* [Exercise description]: Every line of the material below should be output exactly as written, with the images skipped.

* [Records to use]:
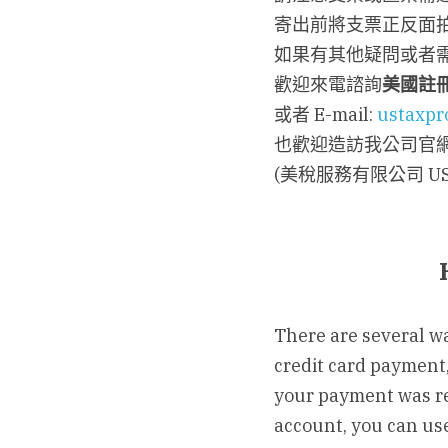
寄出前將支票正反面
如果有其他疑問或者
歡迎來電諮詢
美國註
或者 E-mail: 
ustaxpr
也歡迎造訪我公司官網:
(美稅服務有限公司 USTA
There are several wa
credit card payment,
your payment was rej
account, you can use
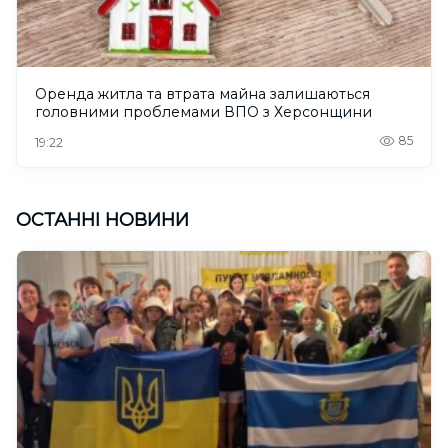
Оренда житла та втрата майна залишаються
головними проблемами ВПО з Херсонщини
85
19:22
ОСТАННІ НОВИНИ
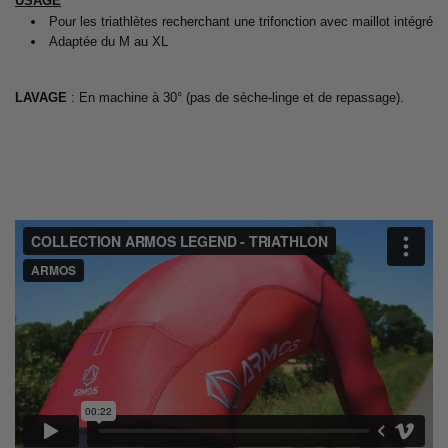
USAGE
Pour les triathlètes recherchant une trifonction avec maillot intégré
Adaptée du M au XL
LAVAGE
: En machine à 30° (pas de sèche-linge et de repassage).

* [Response to the task]:
寄出前將支票正反面
如果有其他疑問或者
歡迎來電諮詢
美國註
或者 E-mail: 
ustaxpr
也歡迎造訪我公司官網:
(美稅服務有限公司 USTA
There are several wa
credit card payment,
your payment was rej
account, you can use
Оренда житла та втрата майна залишаються
головними проблемами ВПО з Херсонщини
85
19:22
ОСТАННІ НОВИНИ
USAGE
Pour les triathlètes recherchant une trifonction avec maillot intégré
Adaptée du M au XL
LAVAGE
: En machine à 30° (pas de sèche-linge et de repassage).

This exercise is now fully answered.